İşte bu yüzden muhtaç olduğumuz bu hakikate ulaşmanın, bu sürece dur demenin yolu; toplum, coğrafya, inanç ve kültür karşısında özne olduğumuzun farkına varıp yeniden sorumluluk almaktan; birlik, kardeşlik ve bütünleşme ortamını korumak ve pekiştirmekten; farklılıkları kaşımamak, asgarî müştereklerimiz üzerinde yoğunlaşmaktan geçiyor.

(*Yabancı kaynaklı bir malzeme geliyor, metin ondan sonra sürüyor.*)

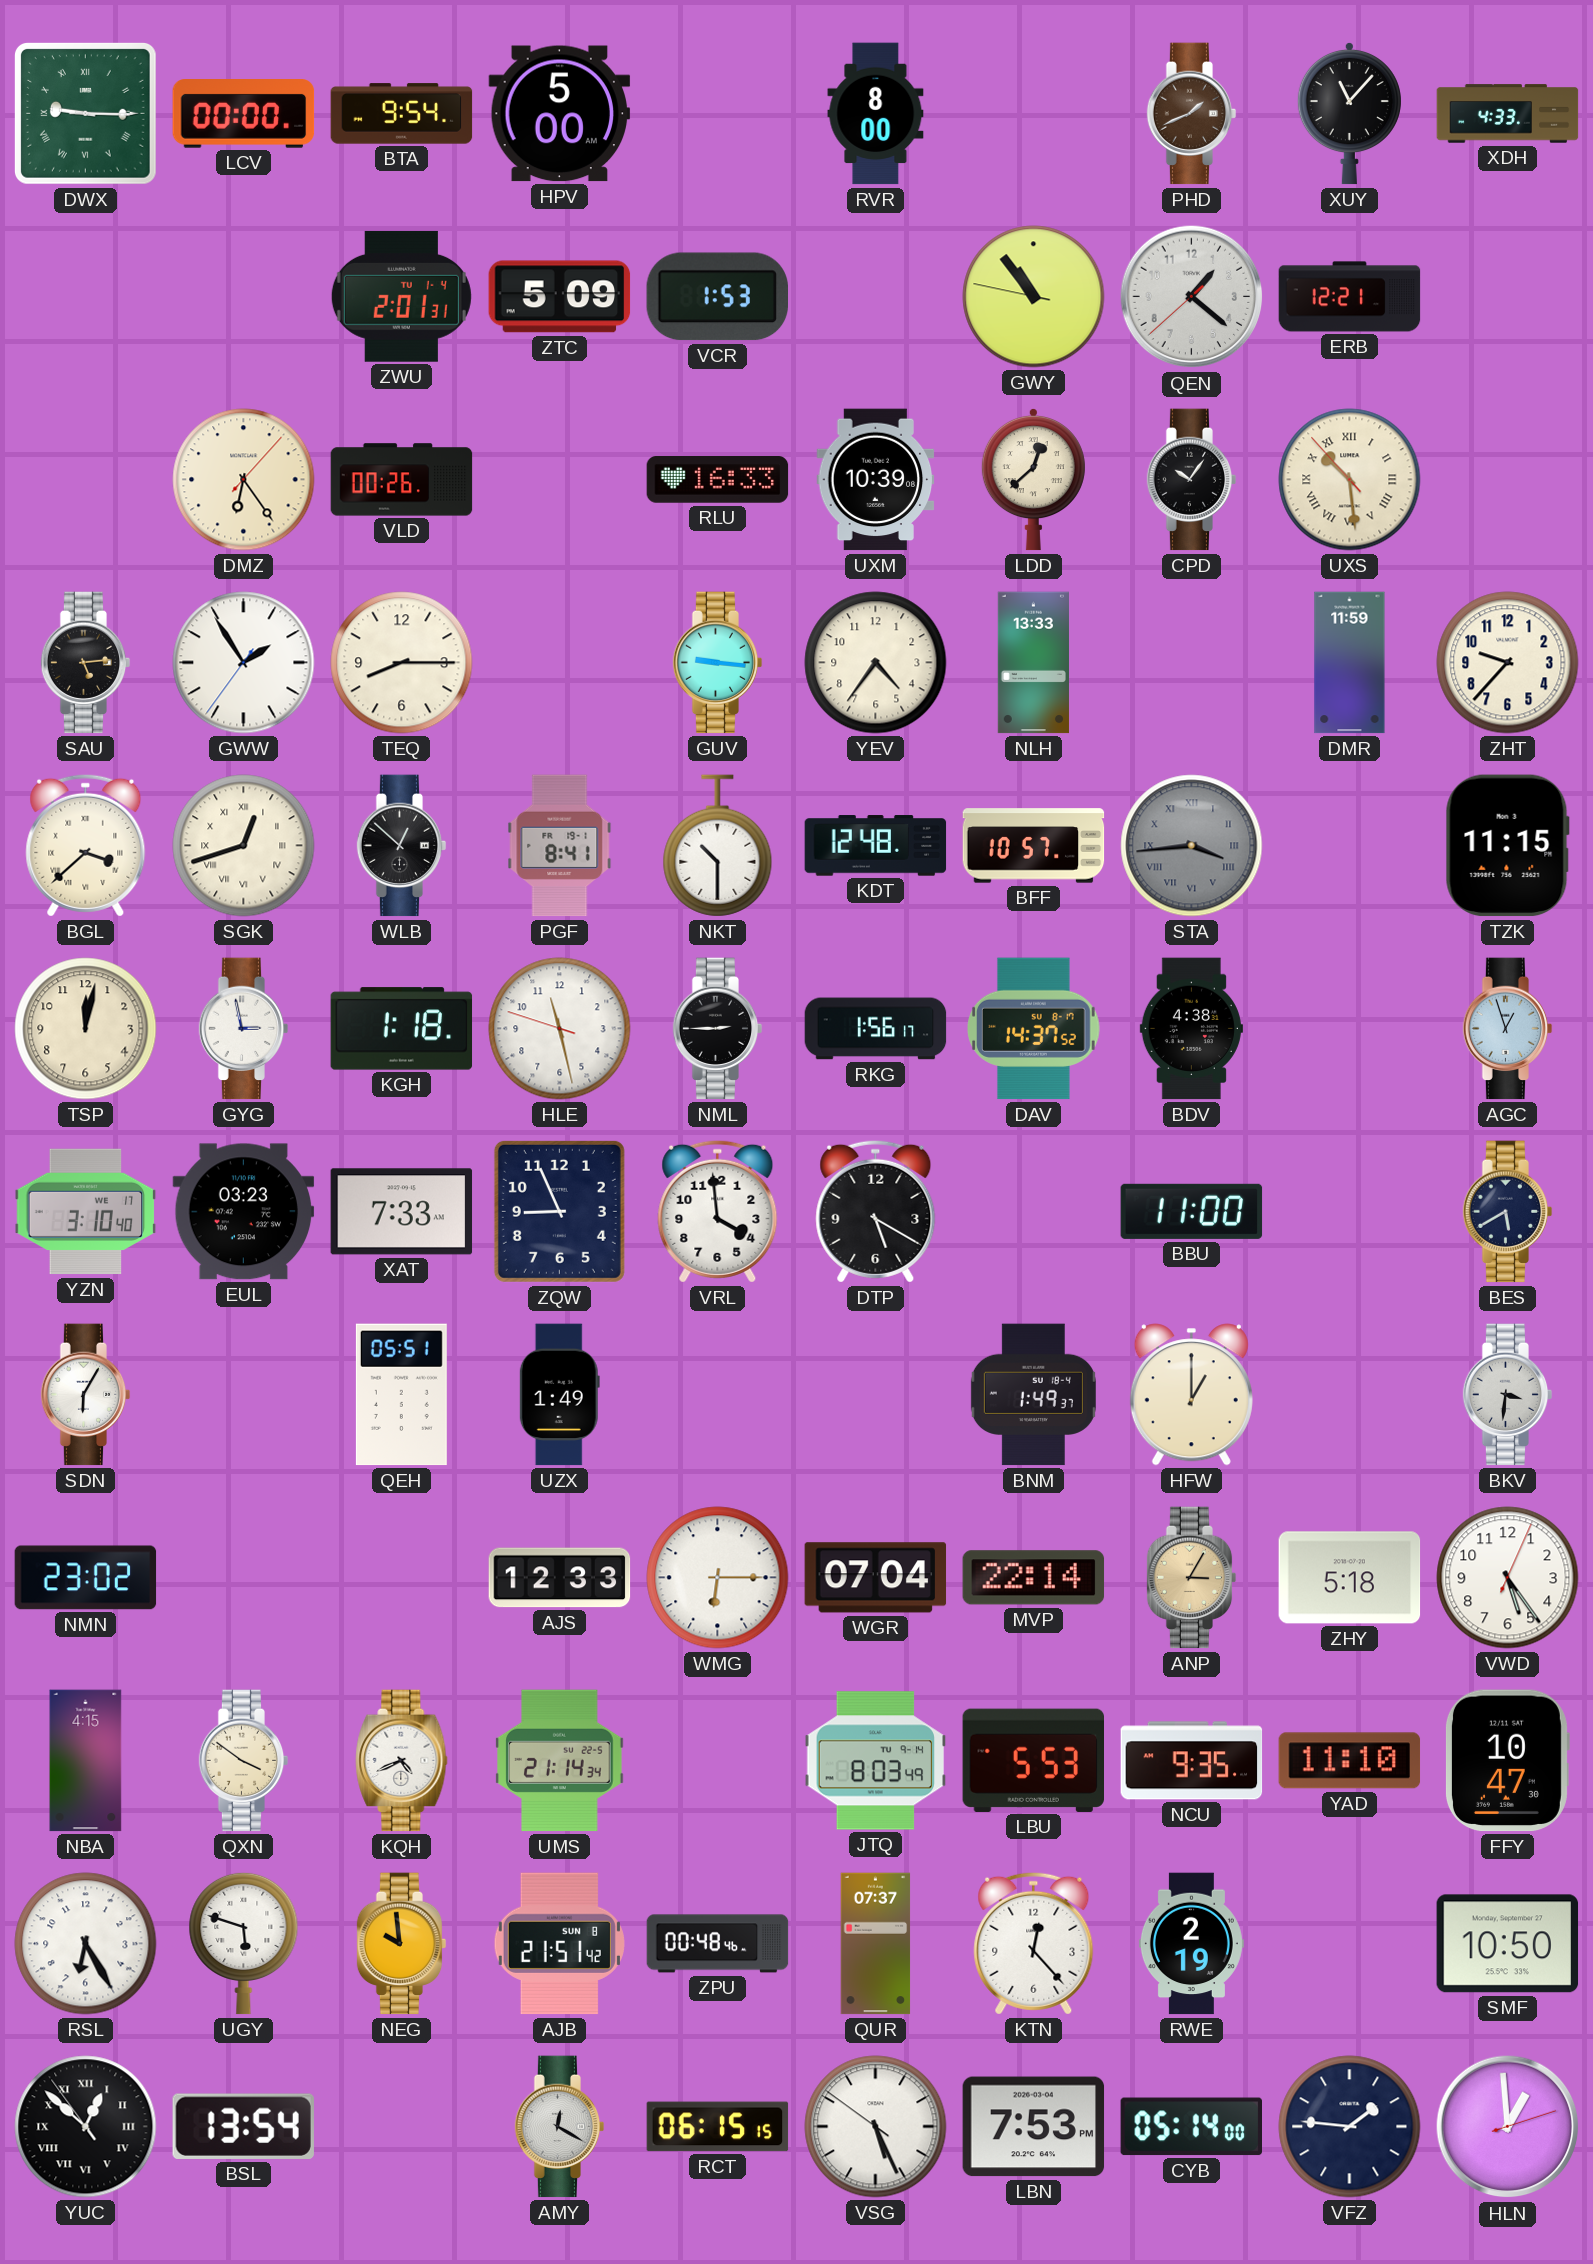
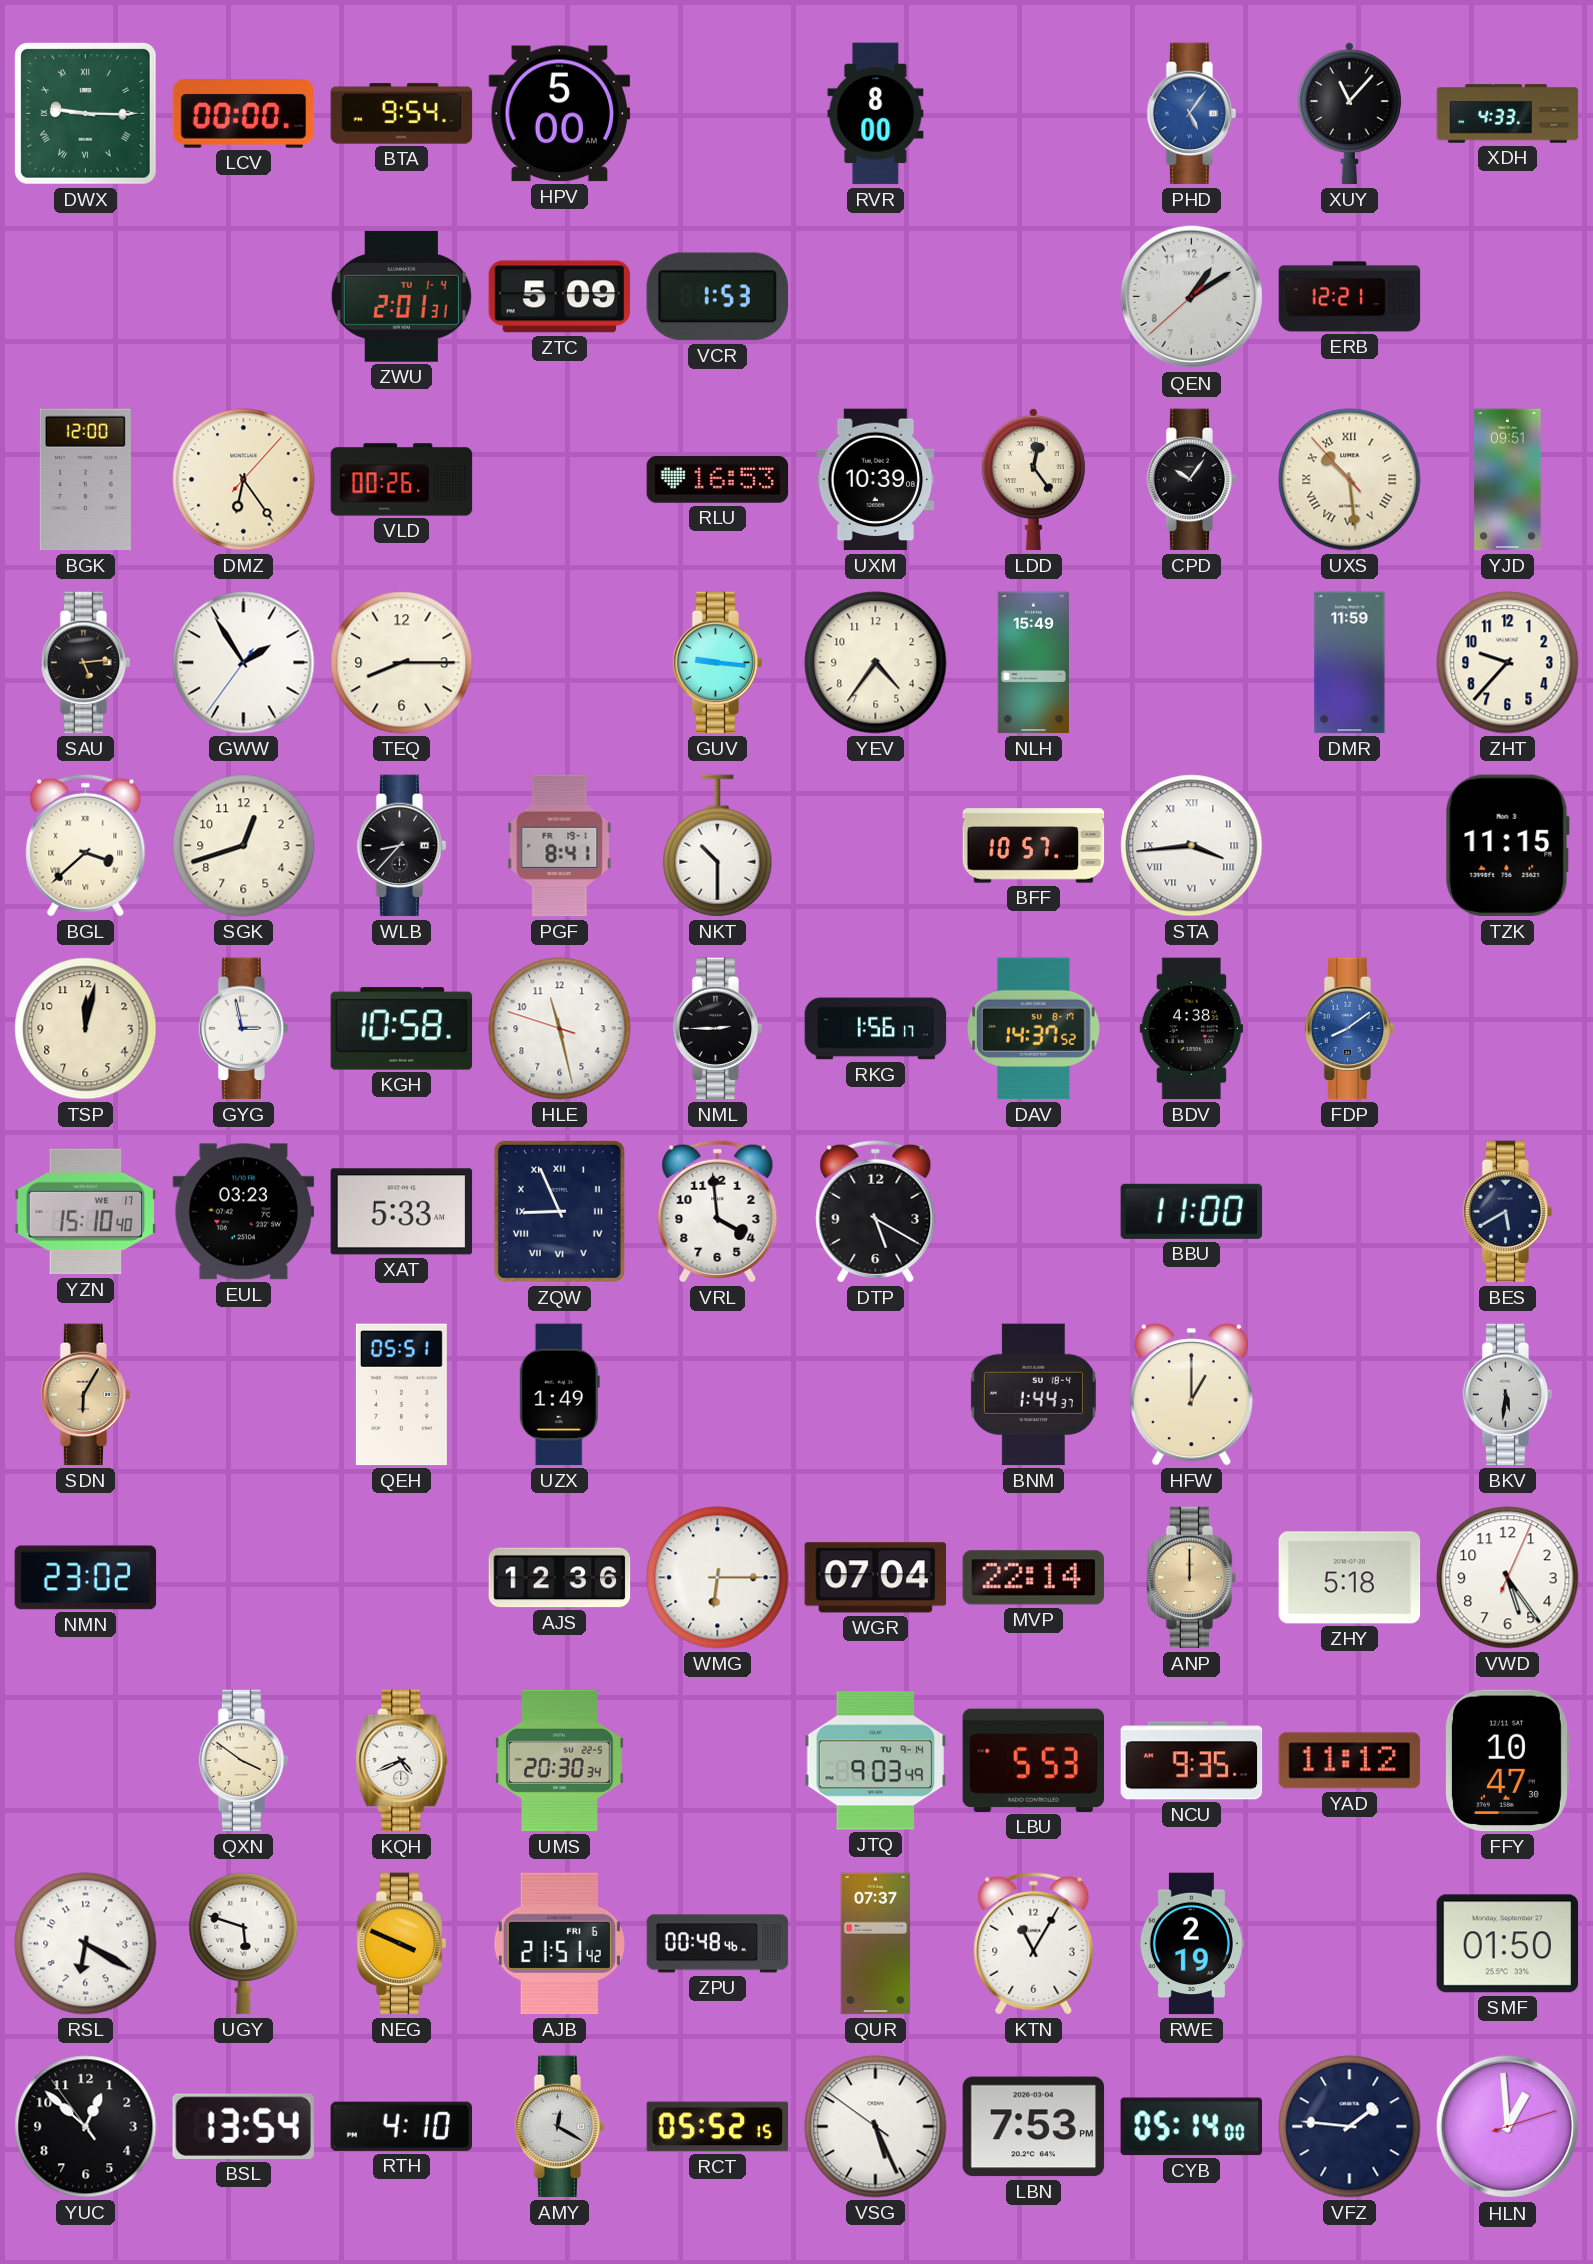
PHD: 1:41 -> 5:06
PHD dial: brown -> blue
GWY: 10:53 -> none
QEN: 1:21 -> 1:09
BGK: none -> 12:00
RLU: 16:33 -> 16:53
LDD: 12:38 -> 12:24
YJD: none -> 09:51
NLH: 13:33 -> 15:49
SGK numerals: Roman -> Arabic
WLB: 12:52 -> 8:37
KDT: 12:48 -> none
STA dial: grey -> white
KGH: 1:18 -> 10:58
FDP: none -> 8:09
AGC: 12:57 -> none
YZN: 3:10 -> 15:10
XAT: 7:33 -> 5:33
ZQW numerals: Arabic -> Roman
SDN dial: white -> champagne
BNM: 1:49 -> 1:44
BKV: 3:31 -> 5:31
AJS: 12:33 -> 12:36
ANP: 3:05 -> 12:00
NBA: 4:15 -> none
UMS: 21:14 -> 20:30
JTQ: 8:03 -> 9:03
YAD: 11:10 -> 11:12
RSL: 6:25 -> 6:20
NEG: 9:59 -> 3:49
AJB date: SUN 8 -> FRI 6
KTN: 12:23 -> 11:05
SMF: 10:50 -> 01:50
YUC numerals: Roman -> Arabic
RTH: none -> 4:10
RCT: 06:15 -> 05:52
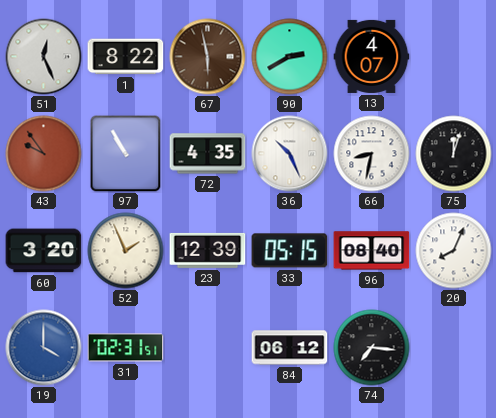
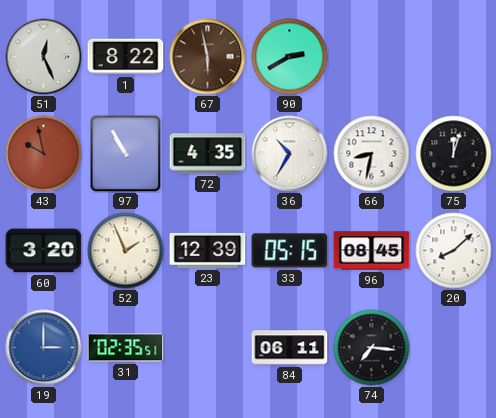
13: 4:07 -> none
43: 9:54 -> 9:58
36: 10:26 -> 10:35
96: 08:40 -> 08:45
20: 8:04 -> 8:08
19: 4:00 -> 3:00
31: 02:31 -> 02:35
84: 06:12 -> 06:11
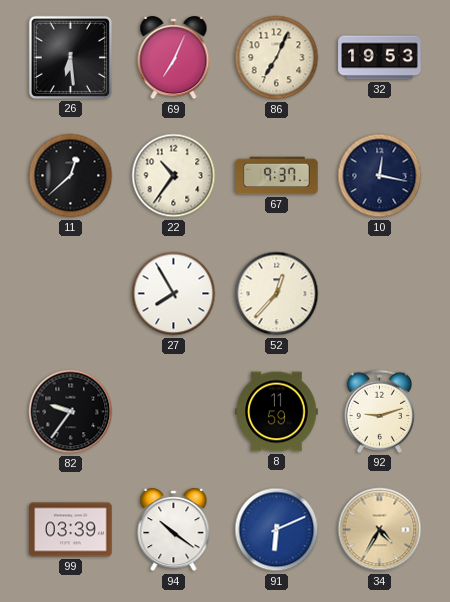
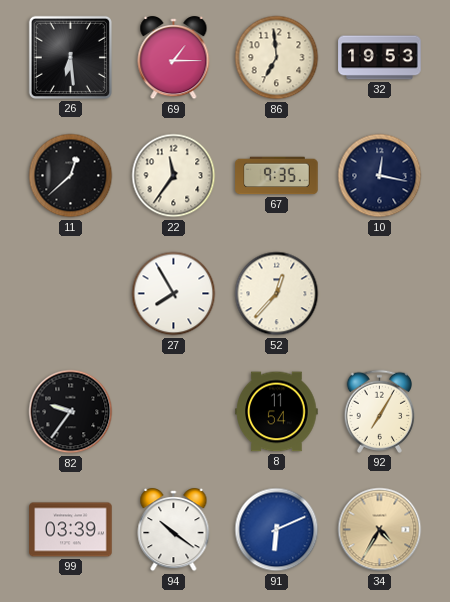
69: 7:04 -> 1:15
86: 7:04 -> 6:59
22: 10:36 -> 11:36
67: 9:37 -> 9:35
8: 11:59 -> 11:54
92: 9:12 -> 7:05
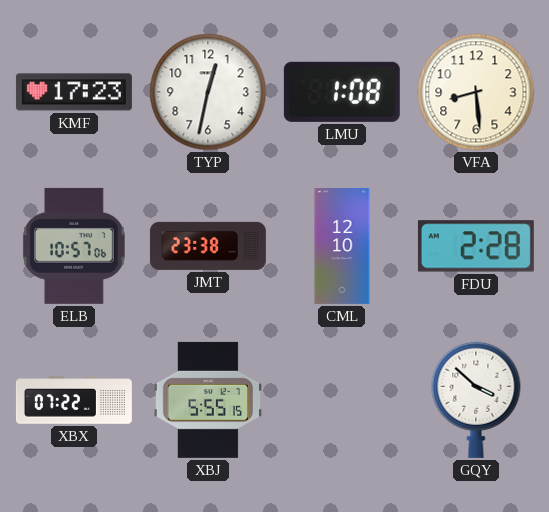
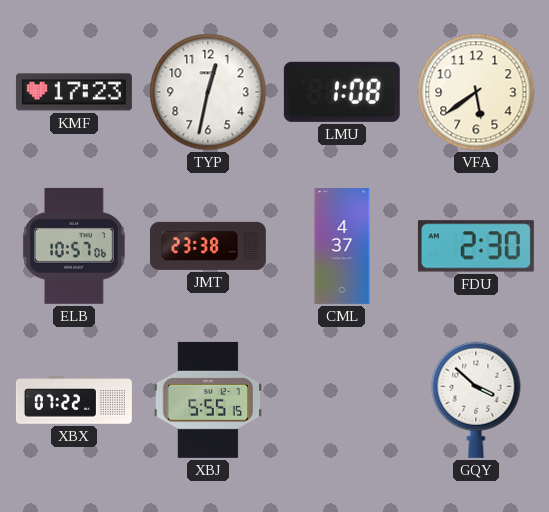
VFA: 8:29 -> 5:39
CML: 12:10 -> 4:37
FDU: 2:28 -> 2:30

Çünkü; içinde yaşadığınız çağı tanıyamazsanız, tanımlanırsınız. Tanıyamadığınız bir çağı hem değiştiremezsiniz, hem de değiştirme iddiasında bulunamazsınız. Bunun için de çaplı insan yetiştirmeye, insan yetiştirebilmek için de güçlü, köklü, ufuk açıcı eğitim modelleri inşa etmeye; toplumun suyun kaynağındaki gibi bir manevi zihne, zemine ve zamana kavuşması için gecelerimizi gündüz etmeye ihtiyacımız var.